For pho enthusiasts, the restaurants offer Northern or Southern style pho depending on the region that the restaurant specializes in. A very popular choice among locals is Turtle Tower which offers excellent Northern style pho served with light and clear both. For Southern style pho which has more intense spices, we really liked Them Ky where T claimed to also have had the tastiest grilled beef rice.

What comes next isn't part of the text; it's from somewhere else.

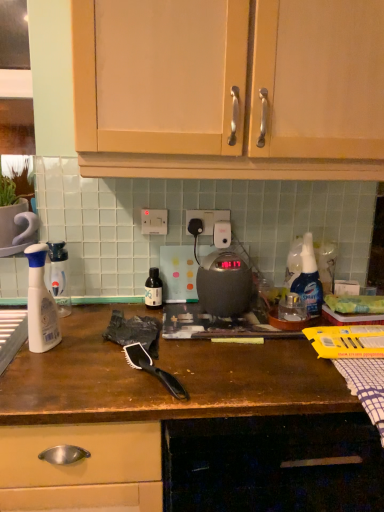 Locate an element on the screen. vacant area that is in front of matte black kettle at center is located at coordinates (233, 346).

The pedestrianized street named Osaka Way was interesting enough to make us want to visit Japantown. With only three Japantowns remaining today in the U.S., the one in San Francisco is known as the largest and oldest enclave outside Japan. The appearance of Japantown provides a smidgen of what one would expect to see and experience in a city in Japan. This calm and serene neighborhood is not as crowded as Chinatown and it is the perfect place to window shop or buy little Japanese trinkets, snacks, or housewares. It is home to a variety of Japanese stores (Daiso), bookstore (Kinokuniya), grocery stores, hotel, martial arts studios, restaurants, etc. Interestingly we also spotted a couple of Korean restaurants and bars in the area.

As always our travel plans are driven by food and we were in Japantown for an excellent omakase dinner at Kappa. The meal was intimate, cooked and served by a husband-and-wife team whose restaurant seats no more than 10 people.

With all these well rooted and historically rich ethnic enclaves, they help define part of what San Francisco had been and continues to be today. It has a place for everyone.